A study by the US Computer Emergency Readiness Team has created controversy after it said that more vulnerabilities were found in Linux/Unix systems than in Windows last year.
The report, Cyber Security Bulletin 2005, claimed that out of 5,198 reported flaws, 812 were found in Windows, yet 2,328 were found in open source Unix/Linux systems. The rest were declared to be multiple operating system vulnerabilities.
The report predictably attracted criticism from the open source community, with Linux vendor Red Hat saying the vulnerabilities had been wrongly tagged, and so could not be used to compare the relative security of Windows and Linux/Unix platforms.
"The study is confusing and misleading.
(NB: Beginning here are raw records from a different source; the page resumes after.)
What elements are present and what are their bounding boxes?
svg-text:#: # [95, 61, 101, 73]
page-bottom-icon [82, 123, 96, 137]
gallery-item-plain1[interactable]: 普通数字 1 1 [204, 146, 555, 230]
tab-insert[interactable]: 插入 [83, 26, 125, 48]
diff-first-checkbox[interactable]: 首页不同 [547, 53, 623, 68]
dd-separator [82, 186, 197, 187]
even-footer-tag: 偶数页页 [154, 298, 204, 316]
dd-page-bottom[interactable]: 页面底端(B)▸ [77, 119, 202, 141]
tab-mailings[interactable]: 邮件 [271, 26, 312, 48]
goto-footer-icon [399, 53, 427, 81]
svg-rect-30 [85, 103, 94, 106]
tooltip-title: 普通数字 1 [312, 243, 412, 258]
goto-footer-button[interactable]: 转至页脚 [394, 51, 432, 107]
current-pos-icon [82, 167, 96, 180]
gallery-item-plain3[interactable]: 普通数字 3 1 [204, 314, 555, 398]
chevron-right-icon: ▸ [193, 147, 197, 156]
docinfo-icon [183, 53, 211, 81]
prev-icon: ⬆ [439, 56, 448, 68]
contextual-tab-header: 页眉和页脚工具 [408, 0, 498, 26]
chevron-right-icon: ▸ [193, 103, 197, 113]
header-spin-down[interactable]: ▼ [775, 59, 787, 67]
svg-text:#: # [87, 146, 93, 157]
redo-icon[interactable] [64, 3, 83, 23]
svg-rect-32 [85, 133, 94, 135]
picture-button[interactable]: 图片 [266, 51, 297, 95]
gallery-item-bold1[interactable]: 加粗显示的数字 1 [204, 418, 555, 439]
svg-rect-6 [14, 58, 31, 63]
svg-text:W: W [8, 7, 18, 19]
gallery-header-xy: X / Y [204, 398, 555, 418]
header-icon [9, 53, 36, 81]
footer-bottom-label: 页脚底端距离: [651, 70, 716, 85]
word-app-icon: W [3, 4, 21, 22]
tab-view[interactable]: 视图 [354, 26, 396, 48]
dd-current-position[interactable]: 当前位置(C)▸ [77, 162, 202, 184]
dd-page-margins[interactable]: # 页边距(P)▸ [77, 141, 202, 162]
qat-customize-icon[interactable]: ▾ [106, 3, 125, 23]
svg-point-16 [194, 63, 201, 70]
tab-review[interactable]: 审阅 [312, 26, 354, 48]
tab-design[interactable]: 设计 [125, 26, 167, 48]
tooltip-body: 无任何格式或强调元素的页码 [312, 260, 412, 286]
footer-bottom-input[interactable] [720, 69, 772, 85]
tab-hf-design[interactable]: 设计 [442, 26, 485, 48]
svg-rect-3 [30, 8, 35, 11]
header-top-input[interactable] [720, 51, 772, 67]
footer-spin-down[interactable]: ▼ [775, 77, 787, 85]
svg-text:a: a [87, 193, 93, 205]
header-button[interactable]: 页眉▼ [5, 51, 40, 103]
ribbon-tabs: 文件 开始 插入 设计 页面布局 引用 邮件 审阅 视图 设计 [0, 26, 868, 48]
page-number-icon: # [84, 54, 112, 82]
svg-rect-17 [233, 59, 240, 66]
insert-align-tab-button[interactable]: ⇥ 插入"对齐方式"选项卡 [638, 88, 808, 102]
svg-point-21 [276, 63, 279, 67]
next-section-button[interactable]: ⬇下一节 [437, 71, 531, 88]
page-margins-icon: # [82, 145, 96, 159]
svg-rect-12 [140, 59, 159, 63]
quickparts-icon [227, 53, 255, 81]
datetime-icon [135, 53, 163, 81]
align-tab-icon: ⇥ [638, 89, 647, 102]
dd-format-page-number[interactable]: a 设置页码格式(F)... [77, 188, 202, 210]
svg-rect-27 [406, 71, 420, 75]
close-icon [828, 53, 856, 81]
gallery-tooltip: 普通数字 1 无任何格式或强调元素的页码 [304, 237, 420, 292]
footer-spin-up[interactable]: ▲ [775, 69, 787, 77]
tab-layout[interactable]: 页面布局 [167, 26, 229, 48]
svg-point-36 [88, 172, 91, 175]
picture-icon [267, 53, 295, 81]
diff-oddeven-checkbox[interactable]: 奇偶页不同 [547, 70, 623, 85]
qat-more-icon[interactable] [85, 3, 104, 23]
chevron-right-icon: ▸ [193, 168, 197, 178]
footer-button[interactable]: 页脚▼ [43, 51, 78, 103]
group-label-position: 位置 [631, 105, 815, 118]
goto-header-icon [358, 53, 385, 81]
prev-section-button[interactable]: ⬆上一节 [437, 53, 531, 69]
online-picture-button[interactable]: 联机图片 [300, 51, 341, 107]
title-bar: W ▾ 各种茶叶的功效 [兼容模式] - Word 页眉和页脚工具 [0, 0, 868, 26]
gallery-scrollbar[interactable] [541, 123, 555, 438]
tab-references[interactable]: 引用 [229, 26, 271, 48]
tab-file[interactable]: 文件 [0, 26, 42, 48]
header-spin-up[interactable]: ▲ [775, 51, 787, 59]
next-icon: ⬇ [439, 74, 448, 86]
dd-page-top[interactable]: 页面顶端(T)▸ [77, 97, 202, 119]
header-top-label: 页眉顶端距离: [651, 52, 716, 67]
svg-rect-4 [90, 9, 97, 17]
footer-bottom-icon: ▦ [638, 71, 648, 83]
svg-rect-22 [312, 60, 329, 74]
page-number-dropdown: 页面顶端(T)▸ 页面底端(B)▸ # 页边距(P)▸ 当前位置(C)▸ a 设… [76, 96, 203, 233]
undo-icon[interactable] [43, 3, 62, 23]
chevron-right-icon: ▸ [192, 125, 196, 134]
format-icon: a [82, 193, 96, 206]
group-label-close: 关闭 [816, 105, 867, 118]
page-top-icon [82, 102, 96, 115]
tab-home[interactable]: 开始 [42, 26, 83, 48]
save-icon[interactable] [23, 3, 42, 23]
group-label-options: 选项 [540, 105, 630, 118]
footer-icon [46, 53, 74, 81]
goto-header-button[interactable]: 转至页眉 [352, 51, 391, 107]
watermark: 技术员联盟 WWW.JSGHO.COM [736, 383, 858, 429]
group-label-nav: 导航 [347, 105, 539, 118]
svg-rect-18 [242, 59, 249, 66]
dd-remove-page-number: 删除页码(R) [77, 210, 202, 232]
When you look at the list, the vulnerabilities are miscategorised," said Mark Cox, a consulting software engineer at Red Hat.
"Firefox is categorised as a Unix/Linux operating system flaw, but it runs just as well on a Windows platform. Apache and PHP also run just as well on both platforms. There are methodological flaws in the statistics."
He added that Linux operating systems were more secure for businesses than Windows platforms, as fewer vulnerabilities were critical and patches were brought out more quickly.
This debate between Linux and Windows over which is more vulnerable just won't go away. But what should be a worry is surely that there were 5,198 flaws in the first place.